Affirma Capital looks to double asset basic to $7bn within five years

14 February, 2021
Affirma Capital looks to double asset basic to $7bn within five years
Affirma Capital, the past private equity organization of Standard Chartered Lender, expects to double the size of its $3.5 billion of assets under management next five years since it looks to get more in the centre East, Africa and Asia.

The company, which includes $400 million in cash to invest, is actively looking at 15 potential acquisitions within the Middle East and Africa region, Taimoor Labib, founding partner and head of the center East and Africa business, told The National.

“We ought to double the AUMs next three-to-five years,” he said. “The $3.5bn [in] assets in management includes dried out powder, so we've money to do new deals.”

Affirma Capital, which is owned and managed by past Regular Chartered executives, currently has 35 investments across China, India, the center East, South-East Asia, Sub-Saharan Africa and South Korea.

It keeps stakes in corporations such as for example Jordan’s Fine Hygienic Keeping and Al-Jazeera Agriculture in the centre East.

“In conditions of the center East, we are extremely actively seeking at transactions ... in the UAE, Egypt, Saudi Arabia and Jordan,” explained Mr Labib.

“We have a pretty big emphasis on the UAE and Egypt,” he said.

Mr Labib said the majority of the 15 discounts it is currently evaluating are actually in both of these markets.

Affirma, which typically invests between $25m and $100m in a deal, expects to close at least one transaction involving a healthcare-related business, he said, without disclosing the prospective company.

Historically, the center East and Africa place has accounted for approximately a fifth of Affirma's assets underneath management which is expected to remain consistent just as the business grows its asset base globally, he said.

Despite 2020 being truly a year of low asset valuations, Affirma was struggling to increase its assets as it was a “bit of the task to close discounts and ... exit deals”, he said.

The largest challenge in finalising bargains this year will be to become “comfortable” with the 2020 amounts of target companies, particularly those in the next half of the entire year.

“If you do that, offers will close, not only for me but also for others [private collateral companies] aswell,” he said

Affirma is looking to raise more money to expand its portfolio and has “considerable pockets of co-investors” that may be used, depending on the size and the type of a probable acquisition, said Mr Labib.

THE CENTER East is likely to experience strong momentum in fundraising this year and another, he said.

“People recognise that these will be ‘good vintage’ [years for trading] and we are cautiously optimistic that there will be a good opportunity to raise funds on the coming 1 . 5 years.”

Speciality healthcare, pharmaceutical corporations, quick-service cafe chains, retail operators and e-commerce and digital payment platforms are the type of corporations that Affirma expects to purchase.

It is already evaluating several healthcare and pharmaceutical discounts and is particularly thinking about restaurant chains that contain survived a tough time amid the pandemic.

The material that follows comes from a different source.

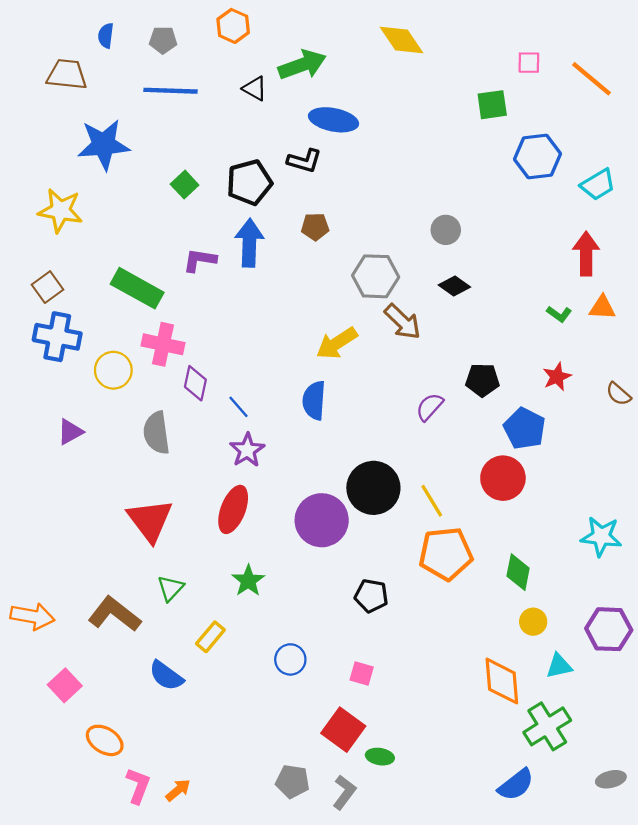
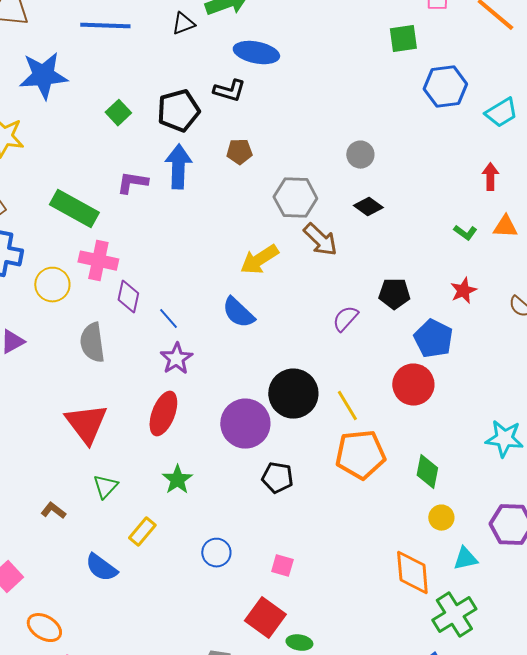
black triangle: (255, 89) -> (183, 24), turned -50
red arrow: (586, 254) -> (490, 177), size x0.7
blue semicircle: (314, 400) -> (238, 313), turned -51
black pentagon: (371, 596) -> (277, 478), moved
brown L-shape: (114, 614) -> (53, 511), size x0.5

With much of your competition eliminated because of Covid-19 constraints, the surviving outlets, “we think, could be the winners when in-house eating continues”, said Mr Labib.

Covid-19 offers changed investors’ perspective about the sort of companies they wish to buy, as technology and online capabilities, which were part of the investment thesis, have finally become the basis of investment decisions, he said.

“The brand new companies we seem at, in the event that you don’t possess that technology backbone and the online logistics, we won’t even appear at you. It requires to maintain their DNA,” he explained.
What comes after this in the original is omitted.